Second..Northeastern Missouri's Clarence Cannon Wholesale Water Commission would no longer be controlled by the Public Service Commission.

Mexico Senator Joe Maxwell spearheaded the measure. He says it will help curb water pollution.. especially in rural Missouri...

Actuality:Maxwell
RunTime:
OutCue: "...contaminates it."
Contents: "We find that many of our small communities don't even have a lagoon system. And small communities are still very dependent upon septic tanks and individual lagoons.
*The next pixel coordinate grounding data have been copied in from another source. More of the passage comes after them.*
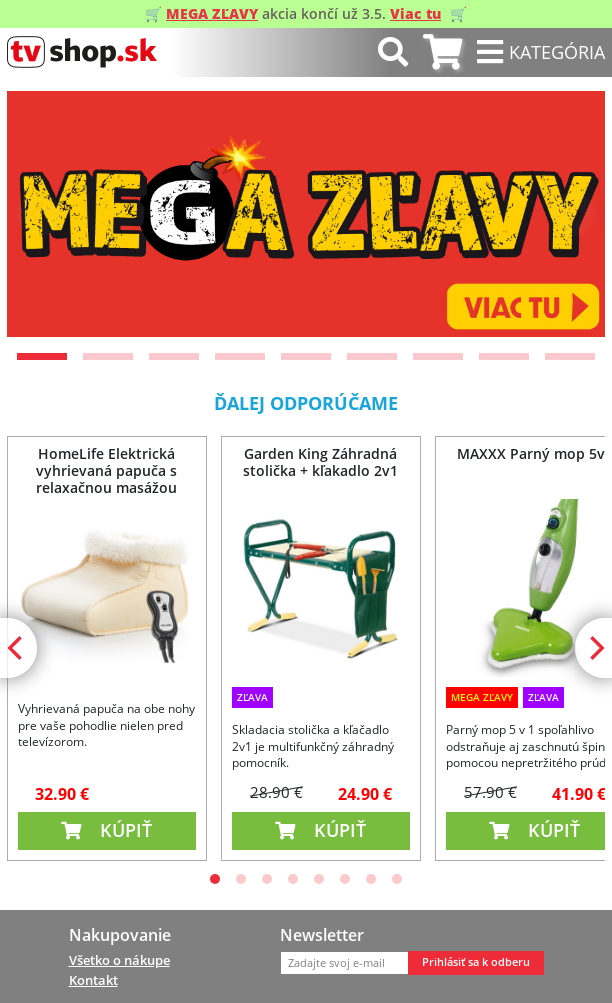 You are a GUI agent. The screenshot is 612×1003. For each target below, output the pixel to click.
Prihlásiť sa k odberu (476, 962)
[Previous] (39, 214)
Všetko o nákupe (119, 960)
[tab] (442, 52)
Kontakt (93, 980)
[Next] (573, 214) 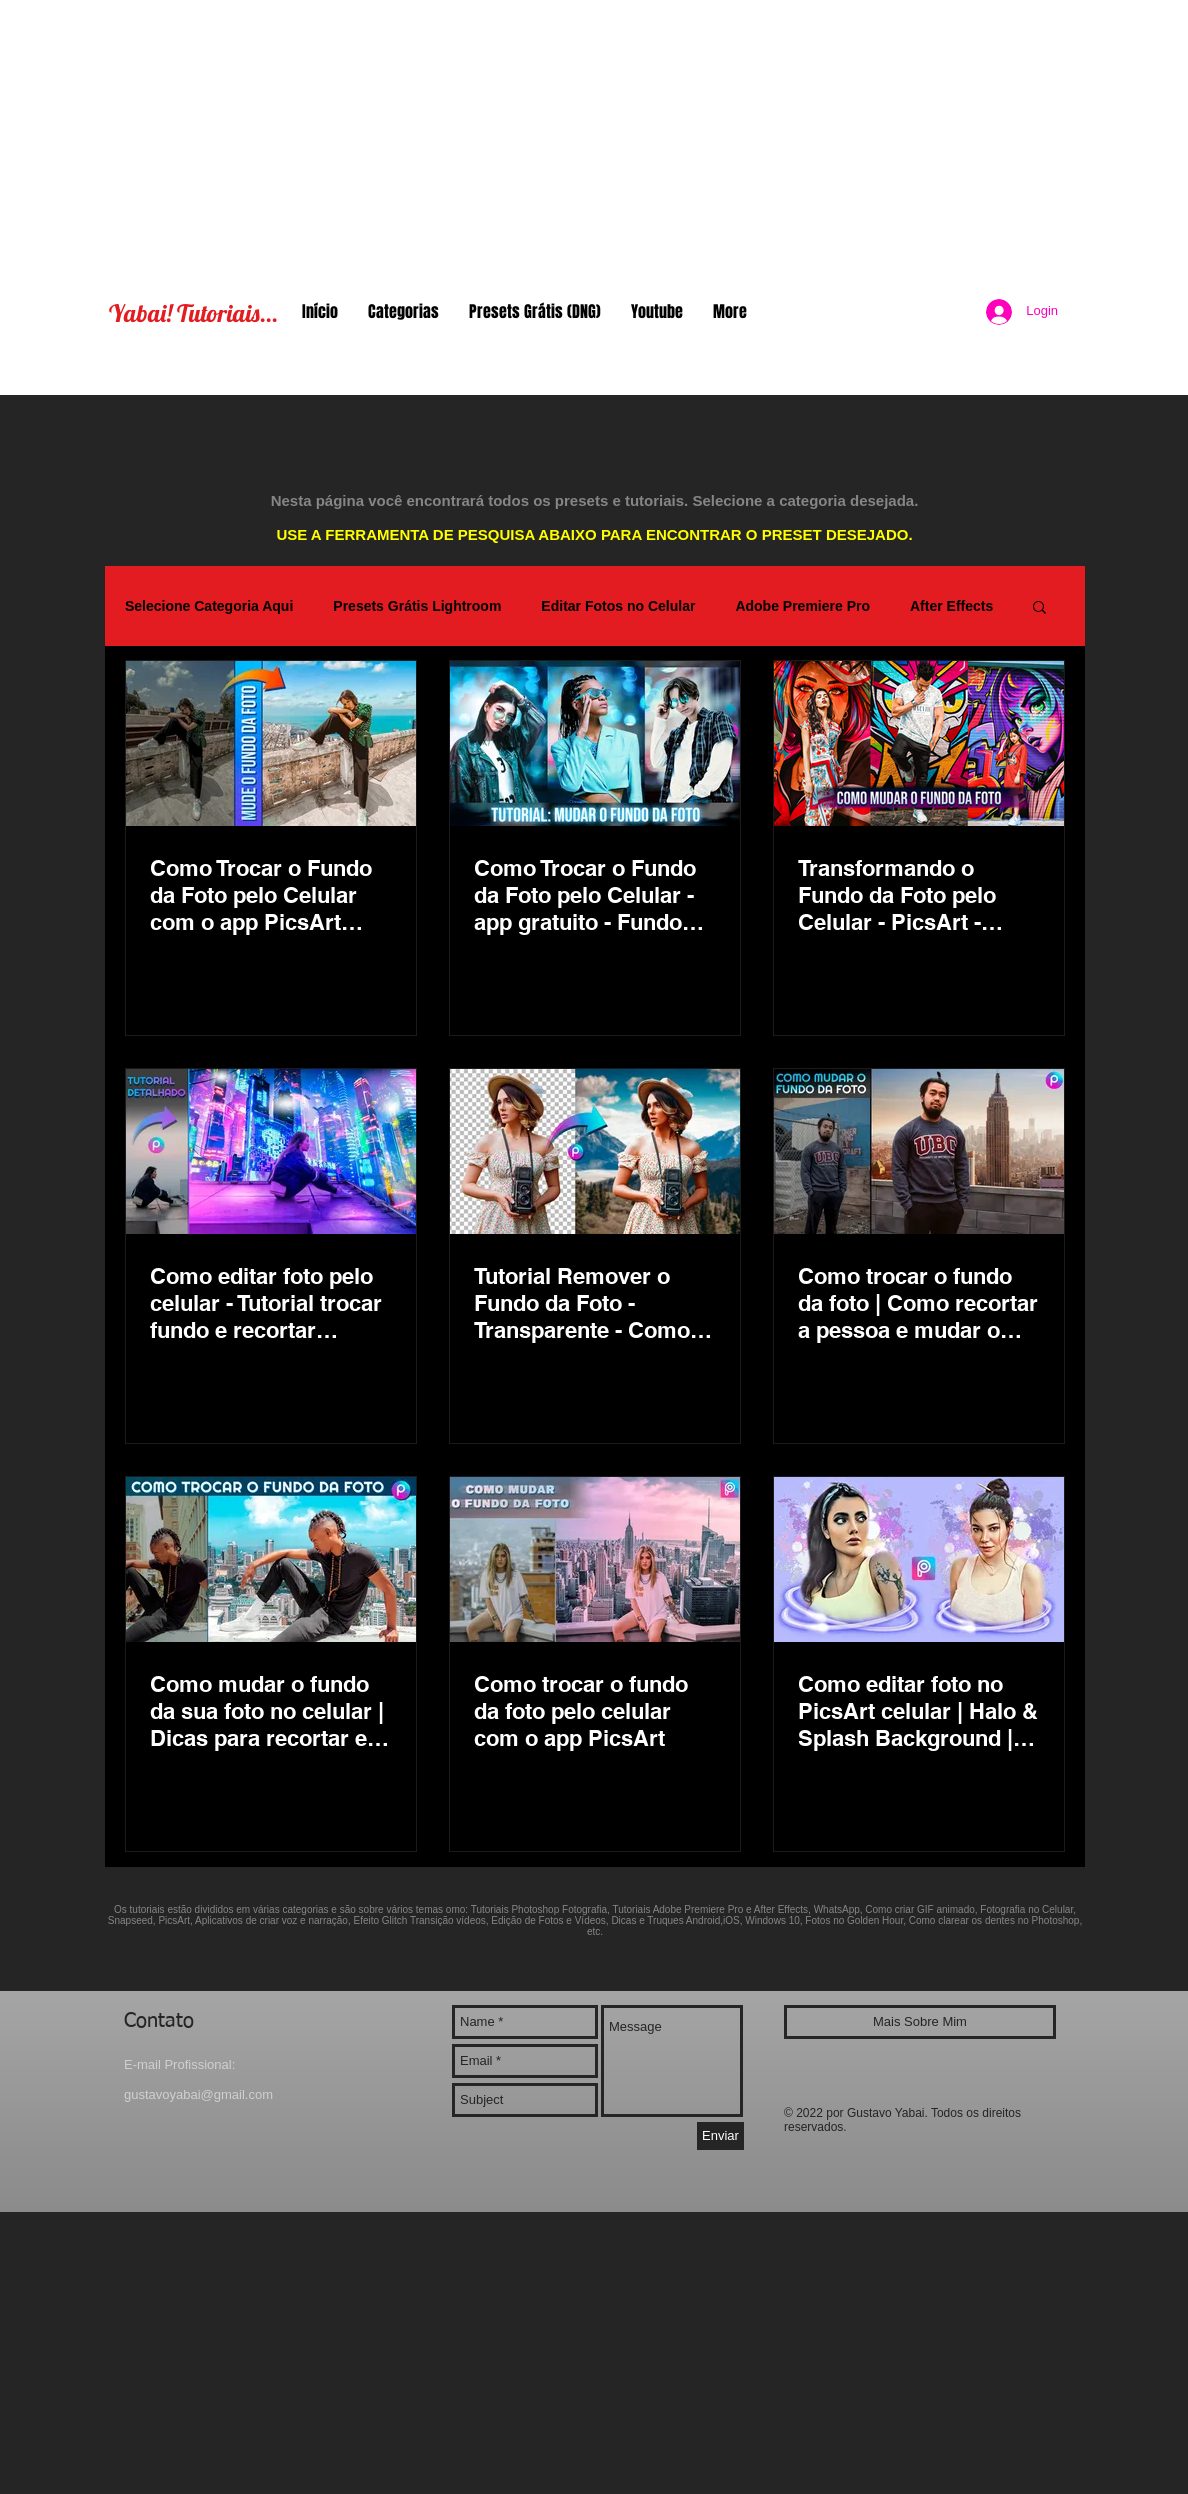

Often times, in our area, and I say our area, because I'm a rural legislator, we find that these old septic tanks are no longer adequate and that the sewage is actually leeching into the underground water which contaminates it."

Maxwell says if the ballot issue passes, Missouri communities will be able to pay for the water and sewage treatment facilities they couldn't afford otherwise.

The measure would free nonprofit water commissions...with consumer-elected boards of directors..from the regulation of the Public Service Commission.

Maxwell says this would basically effect just one water commission... the Clarence Cannon Wholesale Water Commission. It would set its own rates and regulate itself.

However, all private water treatment plants in Missouri will remain under the control of the Public Service Commission.

For K-B-I-A's Capital Edition, I'm Tracy Sadeghian.